[INSTRUCTIONS TO FOLLOW]: Go through the material underneath and show every line where the string "samochodów" occurs.

[AVAILABLE DATA]:

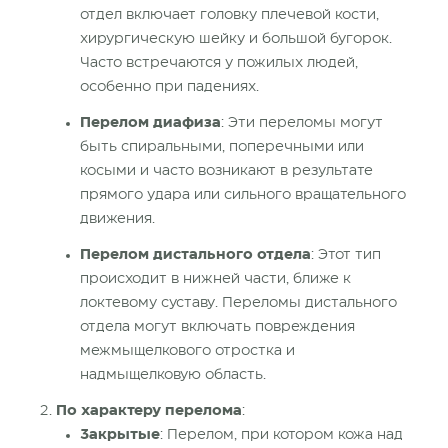
отдел включает головку
плечевой кости
,
хирургическую шейку и большой бугорок.
Часто встречаются у пожилых людей,
особенно при падениях.
Перелом диафиза
: Эти переломы могут
быть спиральными, поперечными или
косыми и часто возникают в результате
прямого
удара или сильного вращательного
движения.
Перелом дистального отдела
: Этот тип
происходит в нижней части, ближе к
локтевому суставу. Переломы дистального
отдела могут включать
повреждения
межмыщелкового отростка и
надмыщелковую область.
По характеру перелома
:
Закрытые
: Перелом, при котором кожа над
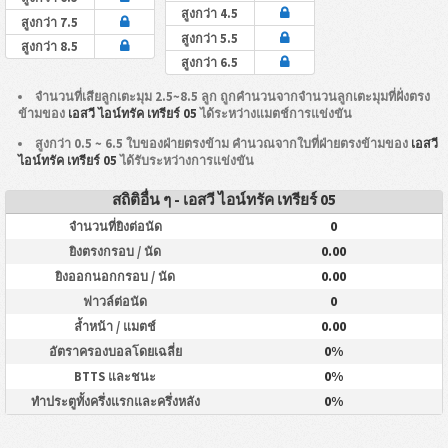
สูงกว่า 4.5
สูงกว่า 7.5
สูงกว่า 5.5
สูงกว่า 8.5
สูงกว่า 6.5
จำนวนที่เสียลูกเตะมุม 2.5~8.5 ลูก ถูกคำนวนจากจำนวนลูกเตะมุมที่ฝั่งตรง
ข้ามของ
เอสวี ไอน์ทรัค เทรียร์ 05
ได้ระหว่างแมตช์การแข่งขัน
สูงกว่า 0.5 ~ 6.5 ใบของฝ่ายตรงข้าม คำนวณจากใบที่ฝ่ายตรงข้ามของ
เอสวี
ไอน์ทรัค เทรียร์ 05
ได้รับระหว่างการแข่งขัน
สถิติอื่น ๆ - เอสวี ไอน์ทรัค เทรียร์ 05
0
จำนวนที่ยิงต่อนัด
0.00
ยิงตรงกรอบ / นัด
0.00
ยิงออกนอกกรอบ / นัด
0
ฟาวล์ต่อนัด
0.00
ล้ำหน้า / แมตช์
0%
อัตราครองบอลโดยเฉลี่ย
0%
BTTS และชนะ
0%
ทำประตูทั้งครึ่งแรกและครึ่งหลัง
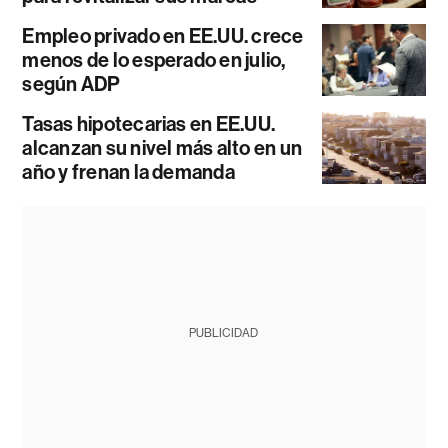
Empleo privado en EE.UU. crece
menos de lo esperado en julio,
según ADP
Tasas hipotecarias en EE.UU.
alcanzan su nivel más alto en un
año y frenan la demanda
PUBLICIDAD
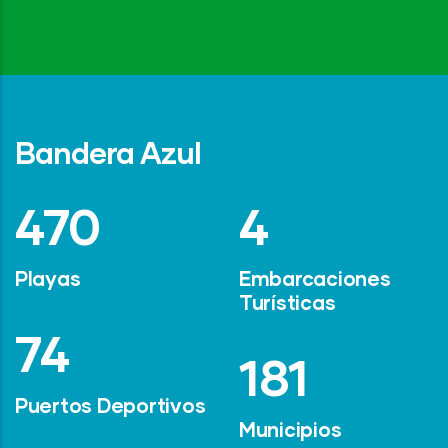
Bandera Azul
642
6
Playas
Embarcaciones
Turísticas
101
247
Puertos Deportivos
Municipios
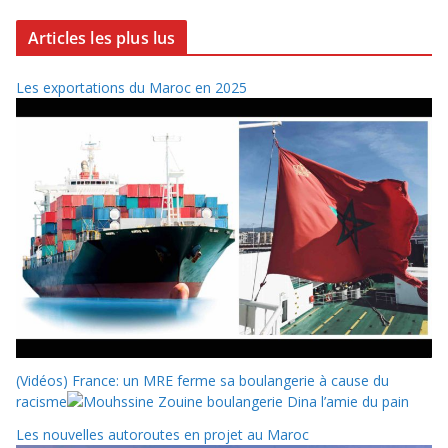
Articles les plus lus
Les exportations du Maroc en 2025
(Vidéos) France: un MRE ferme sa boulangerie à cause du
racisme
Les nouvelles autoroutes en projet au Maroc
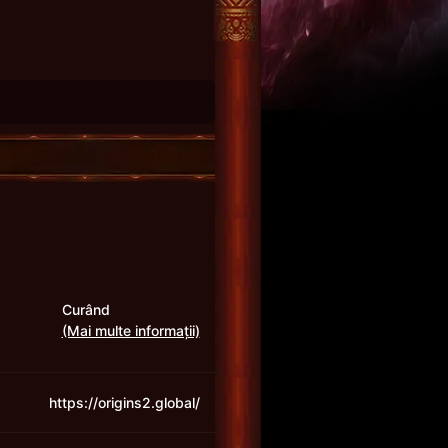
Curând
(Mai multe informații)
https://origins2.global/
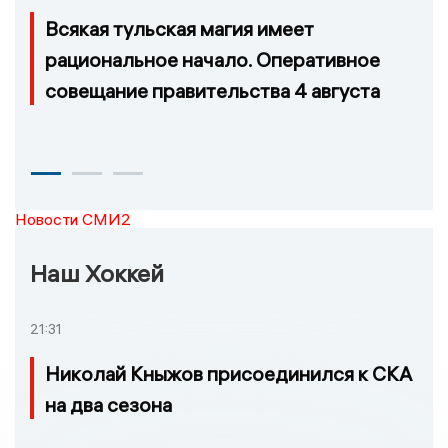
Всякая тульская магия имеет
рациональное начало. Оперативное
совещание правительства 4 августа
Новости СМИ2
Наш Хоккей
21:31
Николай Кныжов присоединился к СКА
на два сезона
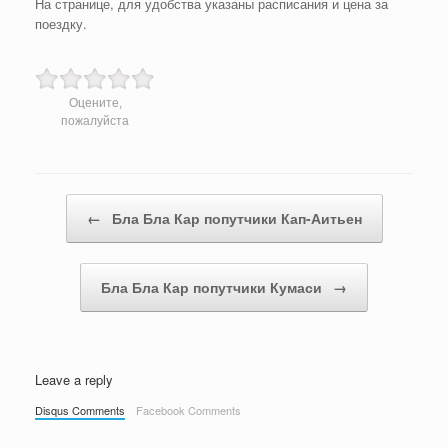
На странице, для удобства указаны расписания и цена за
поездку.
Оцените,
пожалуйста
Post navigation
←
Бла Бла Кар попутчики Кап-Аитьен
Бла Бла Кар попутчики Кумаси
→
Leave a reply
Disqus Comments
Facebook Comments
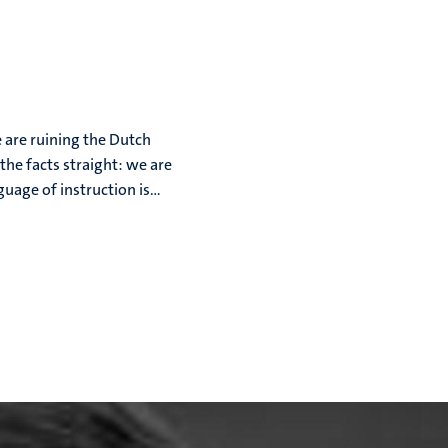
e are ruining the Dutch
the facts straight: we are
uage of instruction is...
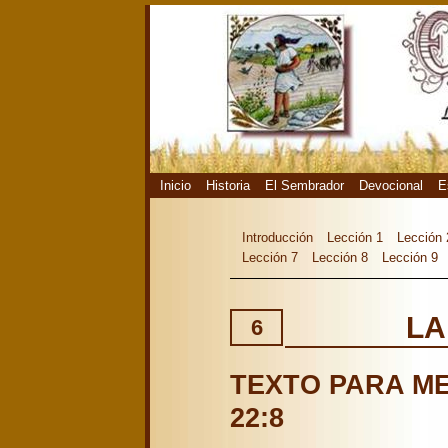
Inicio
Historia
El Sembrador
Devocional
E
Introducción
Lección 1
Lección 
Lección 7
Lección 8
Lección 9
LA
6
TEXTO PARA ME
22:8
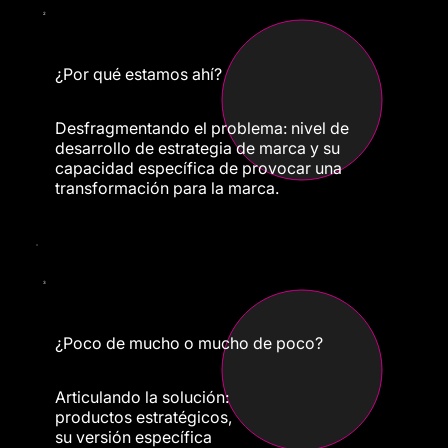
2
¿Por qué estamos ahí?
Desfragmentando el problema: nivel de
desarrollo de estrategia de marca y su
capacidad específica de provocar una
transformación para la marca.
3
¿Poco de mucho o mucho de poco?
Articulando la solución:
productos estratégicos,
su versión específica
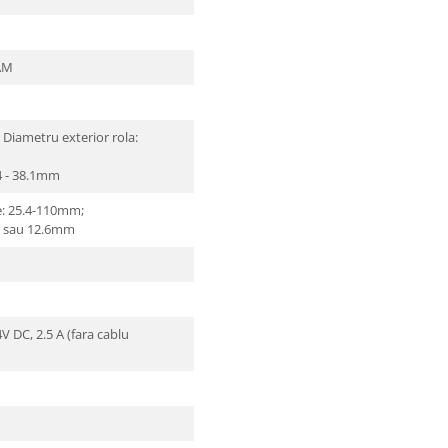
AM
 Diametru exterior rola:
.4 - 38.1mm
e: 25.4-110mm;
m sau 12.6mm
V DC, 2.5 A (fara cablu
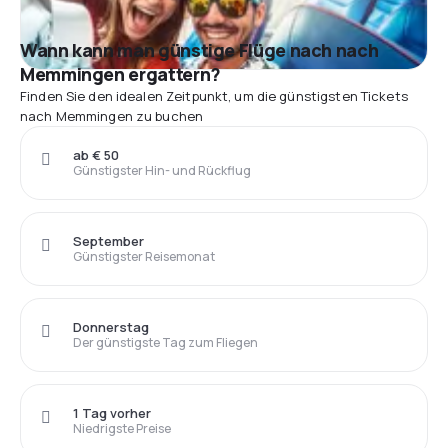
Wann kann man günstige Flüge nach nach
Memmingen ergattern?
Finden Sie den idealen Zeitpunkt, um die günstigsten Tickets
nach Memmingen zu buchen
ab € 50
Günstigster Hin- und Rückflug
September
Günstigster Reisemonat
Donnerstag
Der günstigste Tag zum Fliegen
1 Tag vorher
Niedrigste Preise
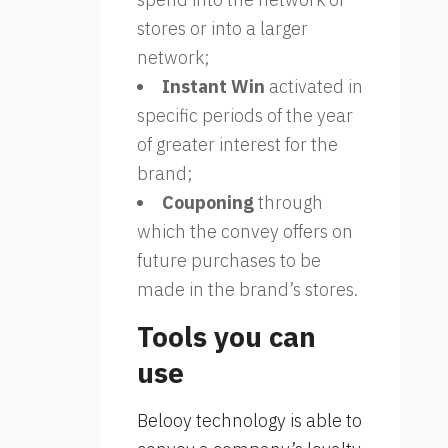
stores or into a larger
network;
Instant Win
activated in
specific periods of the year
of greater interest for the
brand;
Couponing
through
which the convey offers on
future purchases to be
made in the brand’s stores.
Tools you can
use
Belooy technology is able to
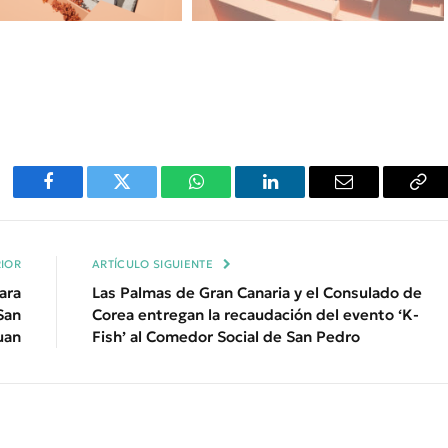
Facebook
Twitter
WhatsApp
LinkedIn
Email
Cop
Enl
IOR
ARTÍCULO SIGUIENTE
ara
Las Palmas de Gran Canaria y el Consulado de
San
Corea entregan la recaudación del evento ‘K-
uan
Fish’ al Comedor Social de San Pedro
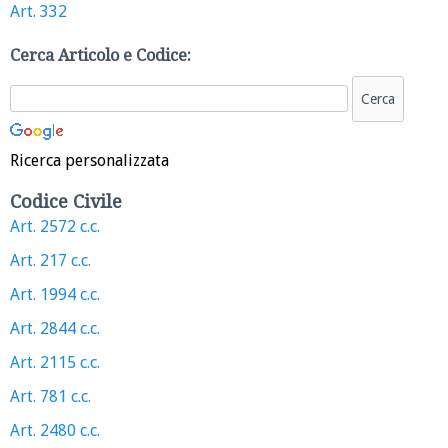
Art. 332
Cerca Articolo e Codice:
Ricerca personalizzata
Codice Civile
Art. 2572 c.c.
Art. 217 c.c.
Art. 1994 c.c.
Art. 2844 c.c.
Art. 2115 c.c.
Art. 781 c.c.
Art. 2480 c.c.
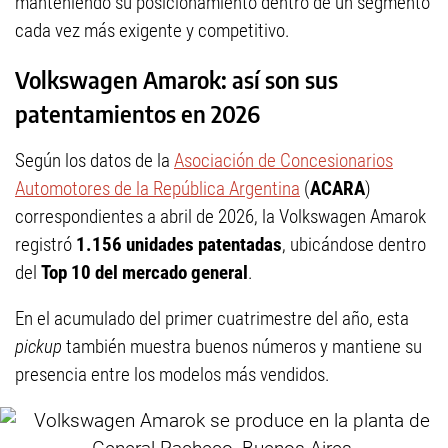
manteniendo su posicionamiento dentro de un segmento
cada vez más exigente y competitivo.
Volkswagen Amarok: así son sus
patentamientos en 2026
Según los datos de la
Asociación de Concesionarios
Automotores de la República Argentina
(
ACARA
)
correspondientes a abril de 2026, la Volkswagen Amarok
registró
1.156 unidades patentadas
, ubicándose dentro
del
Top 10 del mercado general
.
En el acumulado del primer cuatrimestre del año, esta
pickup
también muestra buenos números y mantiene su
presencia entre los modelos más vendidos.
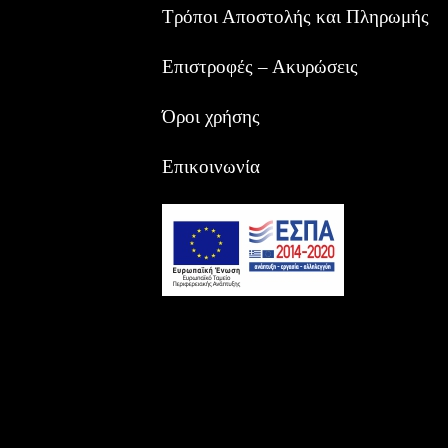
Τρόποι Αποστολής και Πληρωμής
Επιστροφές – Ακυρώσεις
Όροι χρήσης
Επικοινωνία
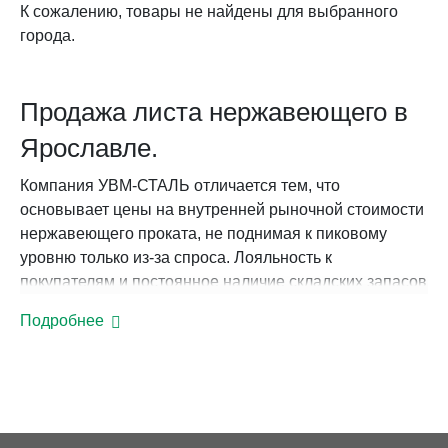
К сожалению, товары не найдены для выбранного
города.
Продажа листа нержавеющего в
Ярославле.
Компания УВМ-СТАЛЬ отличается тем, что
основывает цены на внутренней рыночной стоимости
нержавеющего проката, не поднимая к пиковому
уровню только из-за спроса. Лояльность к
покупателям и постоянное наличие складских запасов
даёт возможность клиентам компании выгодно купить
Подробнее
нержавеющий прокат в Ярославле.
Достоинства УВМ-СТАЛЬ
широкий ассортимент сортового проката ГОСТ
от крупнейших российских производителей;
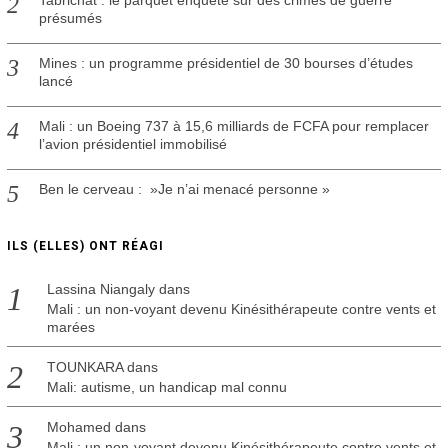
Tabrichat : le parquet enquête sur des crimes de guerre
présumés
Mines : un programme présidentiel de 30 bourses d’études
lancé
Mali : un Boeing 737 à 15,6 milliards de FCFA pour remplacer
l’avion présidentiel immobilisé
Ben le cerveau : »Je n’ai menacé personne »
ILS (ELLES) ONT RÉAGI
Lassina Niangaly
dans
Mali : un non-voyant devenu Kinésithérapeute contre vents et
marées
TOUNKARA
dans
Mali: autisme, un handicap mal connu
Mohamed
dans
Mali : un non-voyant devenu Kinésithérapeute contre vents et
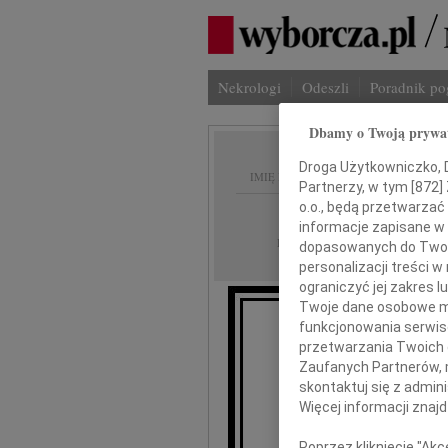
Nekrologi
Odeszli
Poradnik p
Dbamy o Twoją prywa
Droga Użytkowniczko, Dr
IMIĘ I NAZWISKO:
Partnerzy, w tym [
872
]
o.o., będą przetwarzać 
Warszawa
REGION:
informacje zapisane w
24.04.2010
DATA EMISJI:
dopasowanych do Twoich
personalizacji treści 
ograniczyć jej zakres
Twoje dane osobowe mo
funkcjonowania serwisó
przetwarzania Twoich da
Zaufanych Partnerów, 
skontaktuj się z admin
Krzy
Więcej informacji znaj
Poprzez kliknięcie "Ak
se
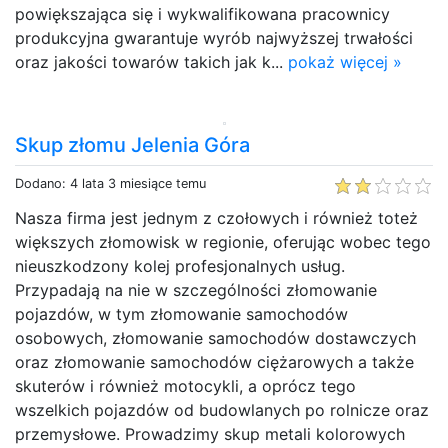
powiększająca się i wykwalifikowana pracownicy
produkcyjna gwarantuje wyrób najwyższej trwałości
oraz jakości towarów takich jak k...
pokaż więcej »
Skup złomu Jelenia Góra
Dodano: 4 lata 3 miesiące temu
Nasza firma jest jednym z czołowych i również toteż
większych złomowisk w regionie, oferując wobec tego
nieuszkodzony kolej profesjonalnych usług.
Przypadają na nie w szczególności złomowanie
pojazdów, w tym złomowanie samochodów
osobowych, złomowanie samochodów dostawczych
oraz złomowanie samochodów ciężarowych a także
skuterów i również motocykli, a oprócz tego
wszelkich pojazdów od budowlanych po rolnicze oraz
przemysłowe. Prowadzimy skup metali kolorowych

[SOLUTION TO THIS TASK]:
pojazdów, w tym złomowanie samochodów
osobowych, złomowanie samochodów dostawczych
oraz złomowanie samochodów ciężarowych a także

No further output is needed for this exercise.